Si Arabia Saudita debió rehacer su imposible explicación inicial para sustituirla por una igualmente imposible -pero además ridícula- y si hasta debió tomar medidas que entrañan el descabezamiento de su aparato de inteligencia y/o seguridad, todo eso fue por obra de la presión internacional, de la incredulidad universal ante sus explicaciones, del escándalo y el repudio, del descrédito sufrido por el reino y del boicot de empresarios y autoridades que iban a darse cita allí para una reunión internacional del más alto vuelo, pero sería ingenuo asumir que dicho escándalo y dichos gestos vayan a traducirse en algo más que la furia y el ruido. Dicho sea de paso, si de indignación se trata con aun mayor razón esta debiera estar dirigida o al menos TAMBIÉN dirigirse hacia la guerra que sostiene el reino en Yemen y que ha costado, hasta la fecha, la vida a docenas de niños, para no hablar de los adultos, todos quienes han caído por efecto de bombardeos celebrados con aviones y munición de fabricación norteamericana.
Donald Trump da la pauta de lo que será y en verdad ya es la reacción de las grandes potencias ante el crimen del príncipe: se le reprocha o se insinúa que tal vez podría hacérsele un reproche SI acaso fuera culpable de haber dado la orden, pero se prefiere creer la versión de su inocencia y desde luego se hace tal cosa porque se desea que las relaciones políticas y sobre todo comerciales continúen como siempre. Trump al menos ha sido franco en eso: no pondrá en juego, ha dicho, su masiva venta de armamentos a Arabia Saudita. Tampoco hará nada que perturbe su relación estratégica con el reino. El mismo sugirió, hace una semana, la teoría del agente o funcionario al que se le habría pasado la mano y/o actuado por su cuenta. Fue su contribución al esperable y previsible libreto del chivo expiatorio.

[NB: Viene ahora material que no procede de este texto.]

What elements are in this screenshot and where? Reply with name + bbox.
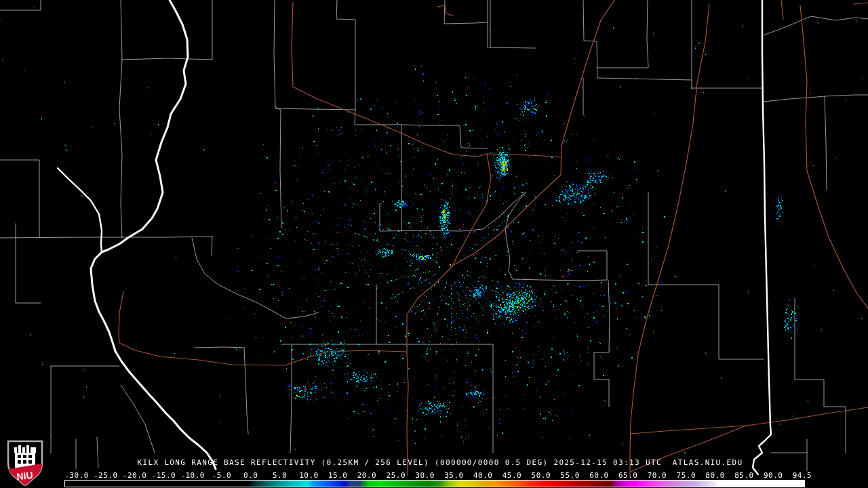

Pero si acaso la conducta de las grandes naciones ante el crimen es hipócrita, no menos lo es la de quienes se escandalizan ante esa obsecuencia interesada olvidando o fingiendo olvidar cuál es la naturaleza de las relaciones entre las naciones, aun más descaradamente orientadas por el interés de lo que lo están los individuos. Estos últimos no son menos culpables, casi todo el tiempo, de singulares actos de hipocresía y fariseísmo para mantener o acrecentar su interés y/o no pagar el precio de sus inmoralidades. Las naciones, dijo alguien, no tienen amigos sino intereses, pero podemos agregar a eso que tampoco tienen moral, ética ni ningún valor de esa clase. Estos elevados principios están dirigidos a la regulación de la conducta de los individuos, no de las colectividades. No hay sociedades ni muchos menos Estados “éticos”, sino sólo personas, ámbito en el que dicho sea de paso no prima la abundancia. Normalmente los que cacarean sobre moral y buenas costumbres se conforman con escandalizarse por las infracciones morales del prójimo. La raza humana y sus expresiones colectivas o individuales rara vez han sobrepasado y superado el mero nivel del interés. La ambición la codicia y la cobardía dominan y por lo mismo conducen tarde o temprano a la hipocresía porque esa es la forma en que los impulsos reales, normalmente depredadores y despreciables, entran en aparente sintonía con los grandes principios.